Graphs are the third part of the process of data analysis. The first part is about data extraction, the second part deals with cleaning and manipulating the data. At last, the data scientist may need to communicate his results graphically.

The job of the data scientist can be reviewed in the following picture

  • The first task of a data scientist is to define a research question. This research question depends on the objectives and goals of the project.
  • After that, one of the most prominent tasks is the feature engineering. The data scientist needs to collect, manipulate and clean the data
  • When this step is completed, he can start to explore the dataset. Sometimes, it is necessary to refine and change the original hypothesis due to a new discovery.

  • When the explanatory analysis is achieved, the data scientist has to consider the capacity of the reader to understand the underlying concepts and models.
  • His results should be presented in a format that all stakeholders can understand. One of the best methods to communicate the results is through a graph.
  • Graphs are an incredible tool to simplify complex analysis.

In this tutorial, you will learn-

ggplot2 package

This part of the tutorial focuses on how to make graphs/charts with R.

In this tutorial, you are going to use ggplot2 package. This package is built upon the consistent underlying of the book Grammar of graphics written by Wilkinson, 2005. ggplot2 is very flexible, incorporates many themes and plot specification at a high level of abstraction. With ggplot2, you can't plot 3-dimensional graphics and create interactive graphics.

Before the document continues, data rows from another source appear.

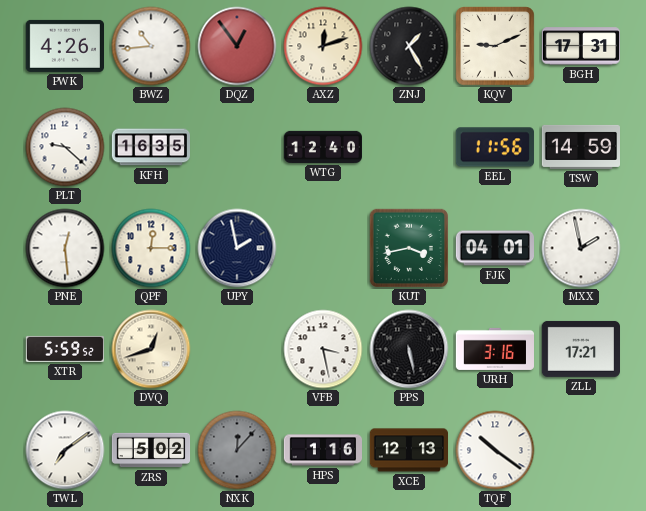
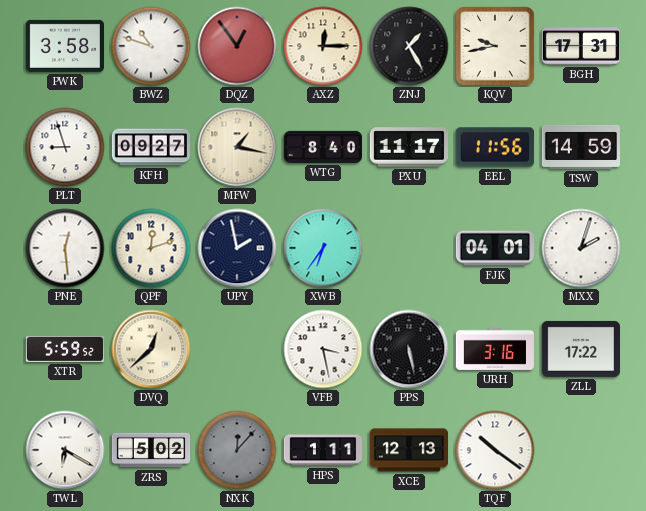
PWK: 4:26 -> 3:58
BWZ: 10:44 -> 10:48
AXZ: 12:12 -> 12:15
KQV: 9:11 -> 9:43
PLT: 9:22 -> 8:57
KFH: 16:35 -> 09:27
MFW: none -> 1:17
WTG: 12:40 -> 8:40
PXU: none -> 11:17
QPF: 12:15 -> 12:12
XWB: none -> 6:36
KUT: 3:43 -> none
MXX: 1:58 -> 2:03
DVQ: 12:42 -> 12:38
ZLL: 17:21 -> 17:22
TWL: 7:09 -> 6:20
HPS: 1:16 -> 1:11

In ggplot2, a graph is composed of the following arguments:

  • data
  • aesthetic mapping
  • geometric object
  • statistical transformations
  • scales
  • coordinate system
  • position adjustments
  • faceting

You will learn how to control those arguments in the tutorial.

The basic syntax of ggplot2 is:

ggplot(data, mapping=aes()) +
geometric object 

arguments: 
data: Dataset used to plot the graph
mapping: Control the x and y-axis 
geometric object: The type of plot you want to show. The most common object are:
 
- Point: `geom_point()` 
- Bar: `geom_bar()`
- Line: `geom_line()` 
- Histogram: `geom_histogram()`

Scatterplot

Let's see how ggplot works with the mtcars dataset. You start by plotting a scatterplot of the mpg variable and drat variable.

Basic scatter plot

library(ggplot2)
ggplot(mtcars, aes(x = drat, y = mpg)) +
    geom_point()

Code Explanation

  • You first pass the dataset mtcars to ggplot.
  • Inside the aes() argument, you add the x-axis and y-axis.
  • The + sign means you want R to keep reading the code. It makes the code more readable by breaking it.
  • Use geom_point() for the geometric object.

Output:

Scatter plot with groups

Sometimes, it can be interesting to distinguish the values by a group of data (i.e. factor level data).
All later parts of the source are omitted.